----- PROVIDED INFORMATION -----

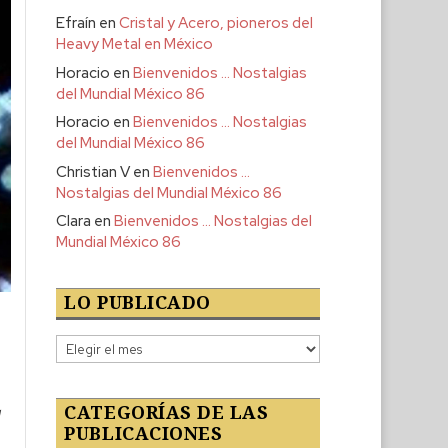
Efraín
en
Cristal y Acero, pioneros del
Heavy Metal en México
Horacio
en
Bienvenidos … Nostalgias
del Mundial México 86
Horacio
en
Bienvenidos … Nostalgias
del Mundial México 86
Christian V
en
Bienvenidos …
Nostalgias del Mundial México 86
Clara
en
Bienvenidos … Nostalgias del
Mundial México 86
LO PUBLICADO
e
Lo
publicado
CATEGORÍAS DE LAS
d
PUBLICACIONES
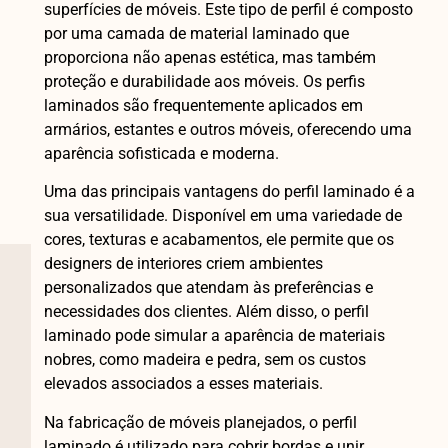
superfícies de móveis. Este tipo de perfil é composto
por uma camada de material laminado que
proporciona não apenas estética, mas também
proteção e durabilidade aos móveis. Os perfis
laminados são frequentemente aplicados em
armários, estantes e outros móveis, oferecendo uma
aparência sofisticada e moderna.
Uma das principais vantagens do perfil laminado é a
sua versatilidade. Disponível em uma variedade de
cores, texturas e acabamentos, ele permite que os
designers de interiores criem ambientes
personalizados que atendam às preferências e
necessidades dos clientes. Além disso, o perfil
laminado pode simular a aparência de materiais
nobres, como madeira e pedra, sem os custos
elevados associados a esses materiais.
Na fabricação de móveis planejados, o perfil
laminado é utilizado para cobrir bordas e unir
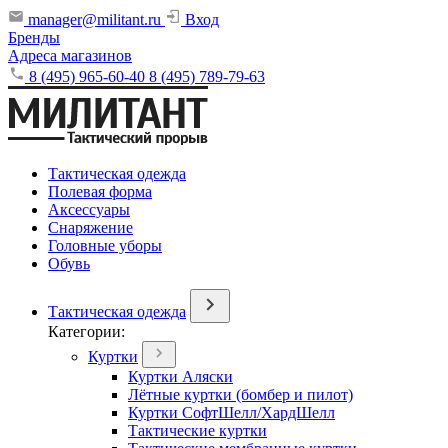
manager@militant.ru
Вход
Бренды
Адреса магазинов
8 (495) 965-60-40
8 (495) 789-79-63
Тактическая одежда
Полевая форма
Аксессуары
Снаряжение
Головные уборы
Обувь
Тактическая одежда
Категории:
Куртки
Куртки Аляски
Лётные куртки (бомбер и пилот)
Куртки СофтШелл/ХардШелл
Тактические куртки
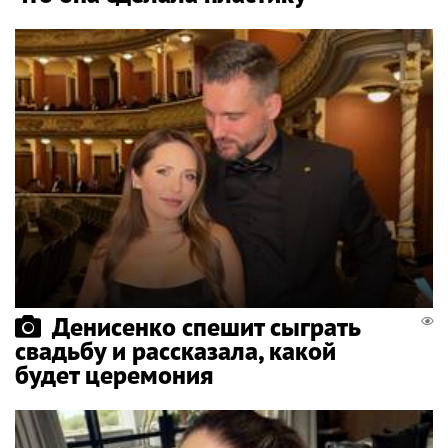
Денисенко спешит сыграть
свадьбу и рассказала, какой
будет церемония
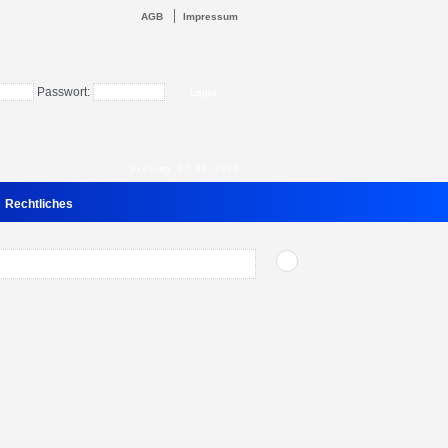
AGB
Impressum
Passwort:
Freitag 07.08.2026
Rechtliches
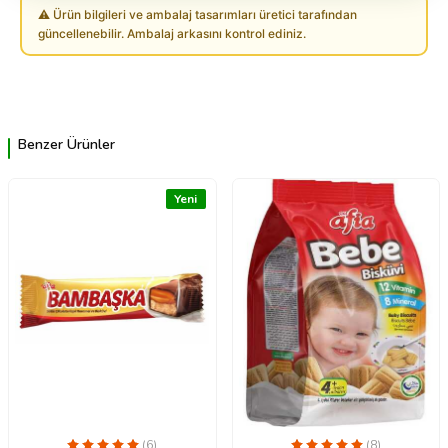
⚠ Ürün bilgileri ve ambalaj tasarımları üretici tarafından
güncellenebilir. Ambalaj arkasını kontrol ediniz.
Benzer Ürünler
Yeni
(6)
(8)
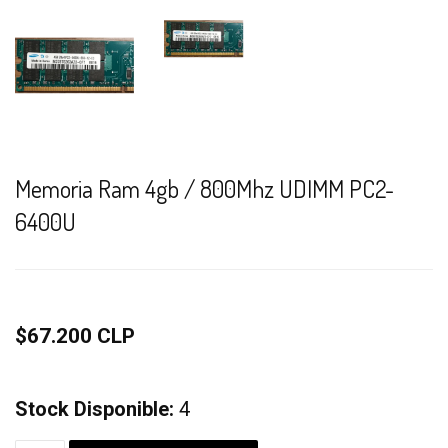
Memoria Ram 4gb / 800Mhz UDIMM PC2-
6400U
$67.200 CLP
Stock Disponible:
4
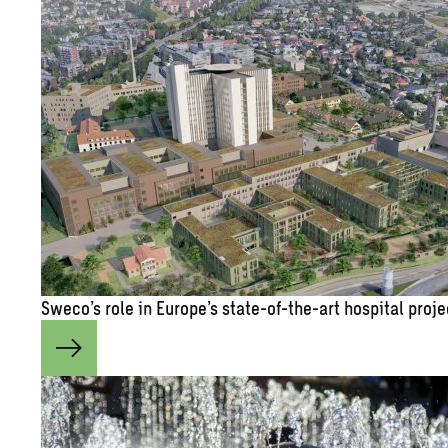
Sweco’s role in Eu­rope’s state-of-the-art hos­pi­tal pro­j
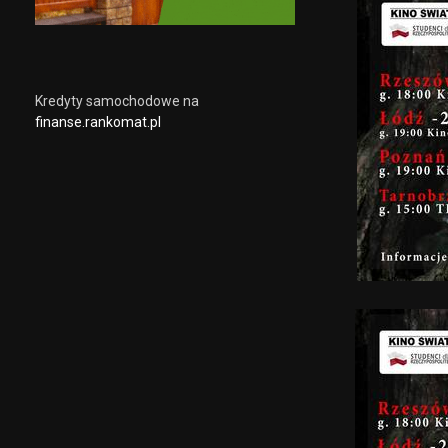
Kredyty samochodowe na
finanse.rankomat.pl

-----

Each record must be quoted in full and exactly. Do not include the pictures.

WRITTEN SOLUTION »
Efraín
en
Cristal y Acero, pioneros del
Heavy Metal en México
Horacio
en
Bienvenidos … Nostalgias
del Mundial México 86
Horacio
en
Bienvenidos … Nostalgias
del Mundial México 86
Christian V
en
Bienvenidos …
Nostalgias del Mundial México 86
Clara
en
Bienvenidos … Nostalgias del
Mundial México 86
LO PUBLICADO
e
Lo
publicado
CATEGORÍAS DE LAS
d
PUBLICACIONES
superfícies de móveis. Este tipo de perfil é composto
por uma camada de material laminado que
proporciona não apenas estética, mas também
proteção e durabilidade aos móveis. Os perfis
laminados são frequentemente aplicados em
armários, estantes e outros móveis, oferecendo uma
aparência sofisticada e moderna.
Uma das principais vantagens do perfil laminado é a
sua versatilidade. Disponível em uma variedade de
cores, texturas e acabamentos, ele permite que os
designers de interiores criem ambientes
personalizados que atendam às preferências e
necessidades dos clientes. Além disso, o perfil
laminado pode simular a aparência de materiais
nobres, como madeira e pedra, sem os custos
elevados associados a esses materiais.
Na fabricação de móveis planejados, o perfil
laminado é utilizado para cobrir bordas e unir
manager@militant.ru
Вход
Бренды
Адреса магазинов
8 (495) 965-60-40
8 (495) 789-79-63
Тактическая одежда
Полевая форма
Аксессуары
Снаряжение
Головные уборы
Обувь
Тактическая одежда
Категории:
Куртки
Куртки Аляски
Лётные куртки (бомбер и пилот)
Куртки СофтШелл/ХардШелл
Тактические куртки
Денисенко спешит сыграть
свадьбу и рассказала, какой
будет церемония
AGB
Impressum
Passwort:
Freitag 07.08.2026
Rechtliches
⚠ Ürün bilgileri ve ambalaj tasarımları üretici tarafından
güncellenebilir. Ambalaj arkasını kontrol ediniz.
Benzer Ürünler
Yeni
(6)
(8)
Memoria Ram 4gb / 800Mhz UDIMM PC2-
6400U
$67.200 CLP
Stock Disponible:
4
Sweco’s role in Eu­rope’s state-of-the-art hos­pi­tal pro­j
Kredyty samochodowe na
finanse.rankomat.pl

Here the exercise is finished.